Problem description -> Because the entries hold pictures, reproduce only their words, exactly as written.

=== Excerpted records ===

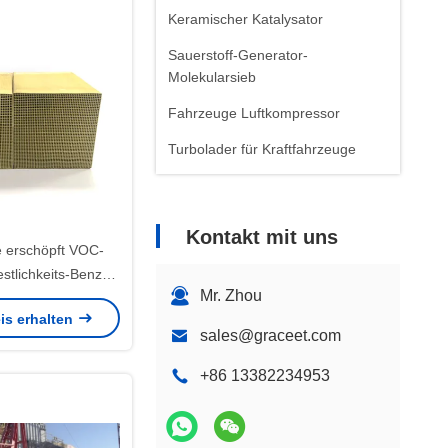
Keramischer Katalysator
Sauerstoff-Generator-
Molekularsieb
Fahrzeuge Luftkompressor
Turbolader für Kraftfahrzeuge
Kontakt mit uns
e erschöpft VOC-
stlichkeits-Benzol-
Mr. Zhou
Aldehyde-Alkan
is erhalten
100x50mm
sales@graceet.com
+86 13382234953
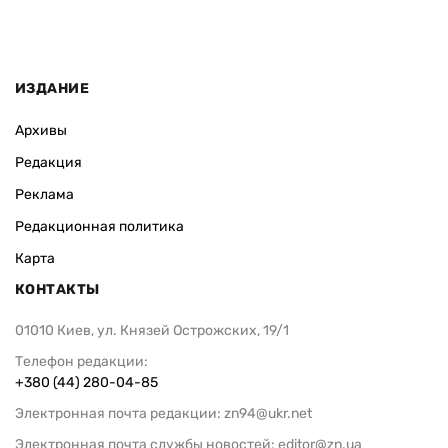
ИЗДАНИЕ
Архивы
Редакция
Реклама
Редакционная политика
Карта
КОНТАКТЫ
01010 Киев, ул. Князей Острожских, 19/1
Телефон редакции:
+380 (44) 280-04-85
Электронная почта редакции:
zn94@ukr.net
Электронная почта службы новостей:
editor@zn.ua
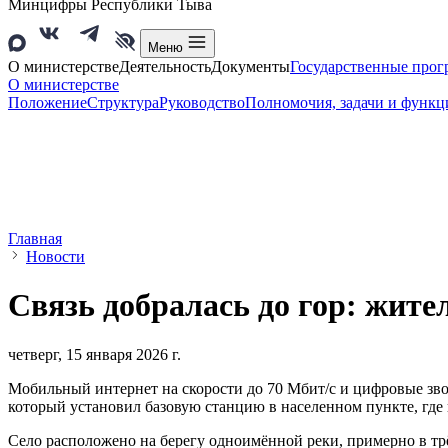
Минцифры Республики Тыва
Меню
О министерстве
Деятельность
Документы
Государственные про
О министерстве
Положение
Структура
Руководство
Полномочия, задачи и функц
Главная
Новости
Связь добралась до гор: жит
четверг, 15 января 2026 г.
Мобильный интернет на скорости до 70 Мбит/с и цифровые зв
который установил базовую станцию в населенном пункте, где
Село расположено на берегу одноимённой реки, примерно в трё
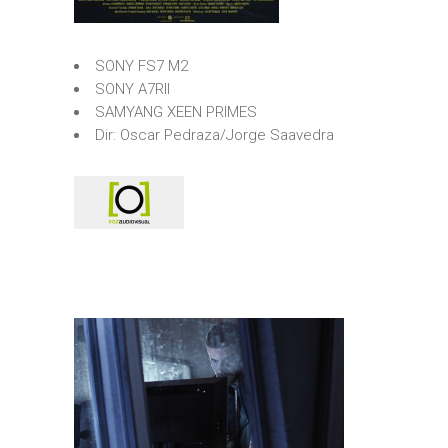
SONY FS7 M2
SONY A7RII
SAMYANG XEEN PRIMES
Dir: Oscar Pedraza/Jorge Saavedra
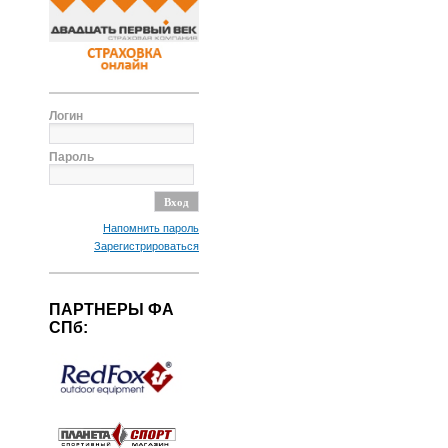
Логин
Пароль
Напомнить пароль
Зарегистрироваться
ПАРТНЕРЫ ФА
СПб:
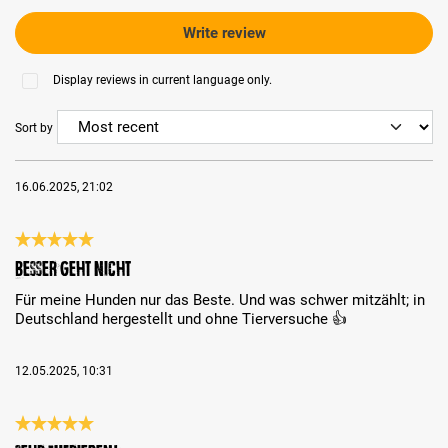
Write review
Display reviews in current language only.
Sort by
16.06.2025, 21:02
Review with rating of 5 out of 5 stars
Besser geht nicht
Für meine Hunden nur das Beste. Und was schwer mitzählt; in
Deutschland hergestellt und ohne Tierversuche 👍
12.05.2025, 10:31
Review with rating of 5 out of 5 stars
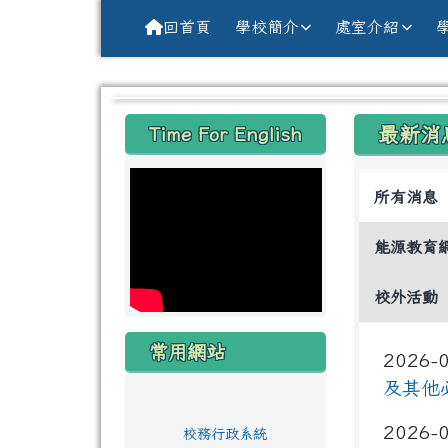
導覽列
跳至主內容區
花蓮縣花蓮市中原國小全球資訊網Hu
回首頁
學校簡介
處室介紹
頁尾區域
左邊區域內容
上中
Time For English
最新消
所有消息
能源教育
校外活動
常用網站
2026-
及其他
2026-
校務行政系統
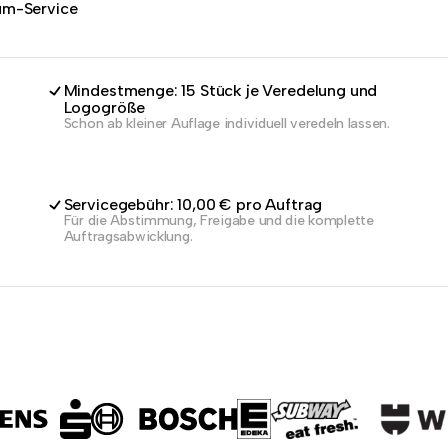
dum-Service
Mindestmenge: 15 Stück je Veredelung und
Logogröße
Schon ab kleiner Auflage individuell veredeln lassen.
Servicegebühr: 10,00 € pro Auftrag
Für die Abstimmung, Freigabe und die komplette
Auftragsabwicklung.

===

Solution to the exercise ->
Keramischer Katalysator
Sauerstoff-Generator-
Molekularsieb
Fahrzeuge Luftkompressor
Turbolader für Kraftfahrzeuge
Kontakt mit uns
e erschöpft VOC-
stlichkeits-Benzol-
Mr. Zhou
Aldehyde-Alkan
is erhalten
100x50mm
sales@graceet.com
+86 13382234953
ИЗДАНИЕ
Архивы
Редакция
Реклама
Редакционная политика
Карта
КОНТАКТЫ
01010 Киев, ул. Князей Острожских, 19/1
Телефон редакции:
+380 (44) 280-04-85
Электронная почта редакции:
zn94@ukr.net
Электронная почта службы новостей:
editor@zn.ua
Минцифры Республики Тыва
Меню
О министерстве
Деятельность
Документы
Государственные про
О министерстве
Положение
Структура
Руководство
Полномочия, задачи и функц
Главная
Новости
Связь добралась до гор: жит
четверг, 15 января 2026 г.
Мобильный интернет на скорости до 70 Мбит/с и цифровые зв
который установил базовую станцию в населенном пункте, где
Село расположено на берегу одноимённой реки, примерно в трё
SONY FS7 M2
SONY A7RII
SAMYANG XEEN PRIMES
Dir: Oscar Pedraza/Jorge Saavedra
Логин
Пароль
Напомнить пароль
Зарегистрироваться
ПАРТНЕРЫ ФА
СПб:
Write review
Display reviews in current language only.
Sort by
16.06.2025, 21:02
Review with rating of 5 out of 5 stars
Besser geht nicht
Für meine Hunden nur das Beste. Und was schwer mitzählt; in
Deutschland hergestellt und ohne Tierversuche 👍
12.05.2025, 10:31
Review with rating of 5 out of 5 stars
導覽列
跳至主內容區
花蓮縣花蓮市中原國小全球資訊網Hu
回首頁
學校簡介
處室介紹
頁尾區域
左邊區域內容
上中
Time For English
最新消
所有消息
能源教育
校外活動
常用網站
2026-
及其他
2026-
校務行政系統
dum-Service
Mindestmenge: 15 Stück je Veredelung und
Logogröße
Schon ab kleiner Auflage individuell veredeln lassen.
Servicegebühr: 10,00 € pro Auftrag
Für die Abstimmung, Freigabe und die komplette
Auftragsabwicklung.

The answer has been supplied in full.